The Germans are not to be outdone, of course, with Volkswagen’s new Atlas large SUV as well as the Golf Alltrack and the elongated Tiguan — which will join and then probably replace the blunt but roomy-enough Tiguan, an under-appreciated vehicle that might have been well-sized for this current compact crossover trend.
BMW has its latest SUVs and also the new 5-Series, while Mercedes now has so many SUVs, crossovers and sports cars — many of them with added AMG potency — that it’s hard to find room to walk among them and identify the alphabetized nameplates that only a marketing whiz can remember.
Audi has a fine spread of Q-ship SUVs of all sizes, and sedans and coupes to seduce anyone with a tidy checkbook.

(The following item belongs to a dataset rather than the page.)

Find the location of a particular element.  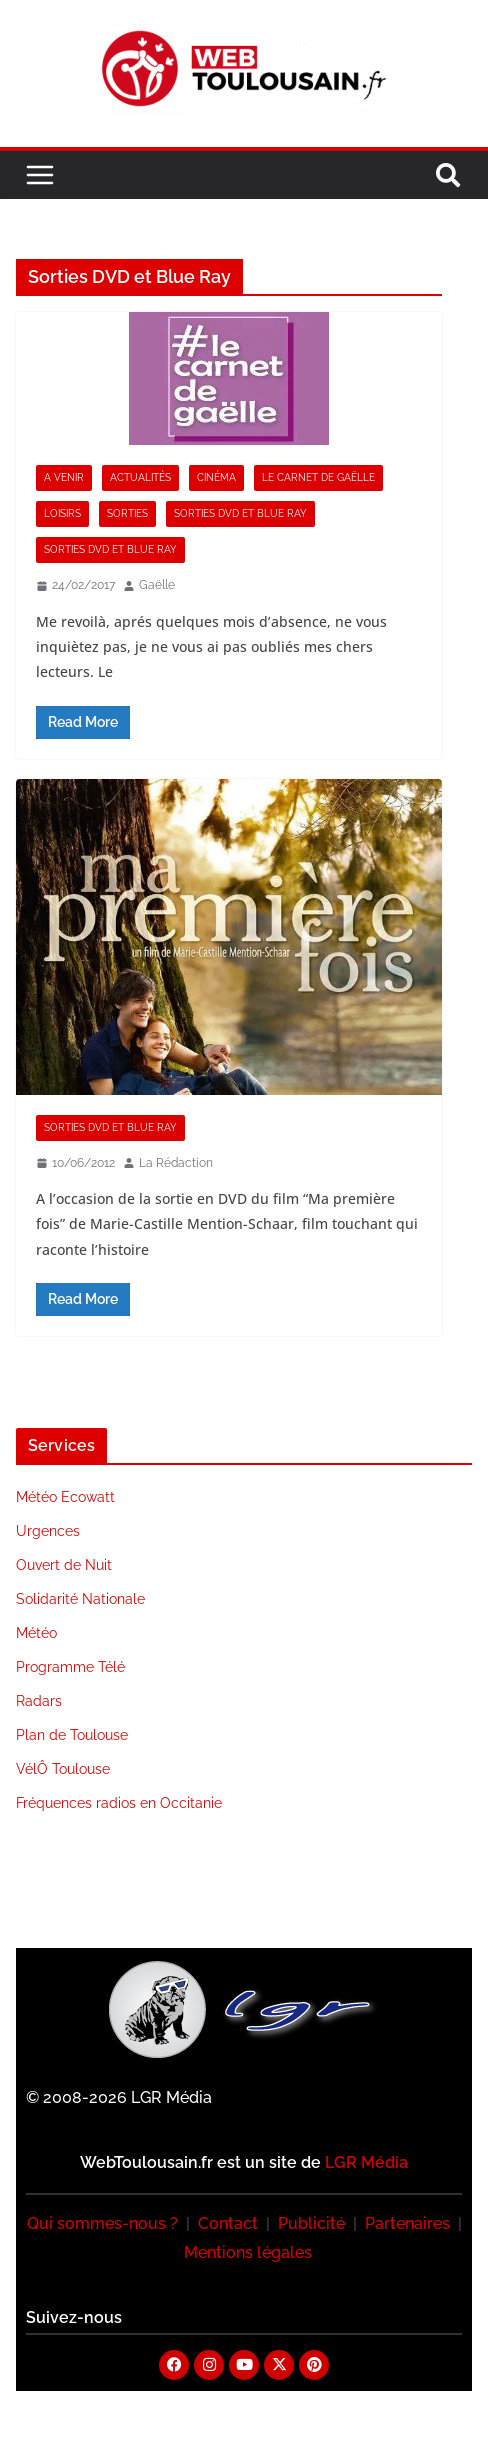 Fréquences radios en Occitanie is located at coordinates (119, 1803).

Jaguar also has a dazzling display, with its slinky coupes and new high-tech sedans, as well as the F-Pace, a hot-looking vehicle that indicates the folks at Coventry catch on when it comes to building a promising SUV. Adjoining the Jaguars is the off-road cousin Land Rover display, with new and fancy top-end SUVs and also the newly redesigned Discovery, which now has its name spelled out on the upper lip leading edge of its hood, where it used to say Land Rover.”

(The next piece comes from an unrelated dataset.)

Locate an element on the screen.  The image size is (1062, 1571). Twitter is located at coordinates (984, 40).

Subaru has a new Legacy, and it advances the company farther along the lines of being less quirky and more mainstream. Which is a good thing for Subaru, as it continues to make durable and strong flat-opposed engines that I wish would get better fuel economy.
Mitsubishi is another Japanese company that always seems to be seeking an upturn, and it now is being propped up by Nissan.Its new Outlander SUV is the only new thing, offsetting the elimination of the Lancer and its much-loved Evolution.
Hyundai is about to introduce its new Ioniq, which may indeed be iconic — or iconiq — with a choice of all-electric, hybrid or plug-in hybrid. Meanwhile, Hyundai added to its complement with the new GT version of the popular Elantra, its Civic-Corolla-Mazda3 sized compact, now with about double the high-grade steel, to 53 percent. It has a fresh new style with a hatchback-wagon theme that Hyundai designers have turned into a true sporty vehicle. So sporty, in fact, that I asked Hyundai folks why, since they offer the same 1.6-turbo 4 as the Tucson crossover, they don’t add the AWD platform under the Hyundai GT. All I got were blank stares.
But arming compacts with the very feature that is allowing compact crossovers to crowd small sedans to a lesser corner in the marketplace might be the one distinct way to fight back and change the all-out crossover SUV trend to trend of compact sedans that do the work of crossovers.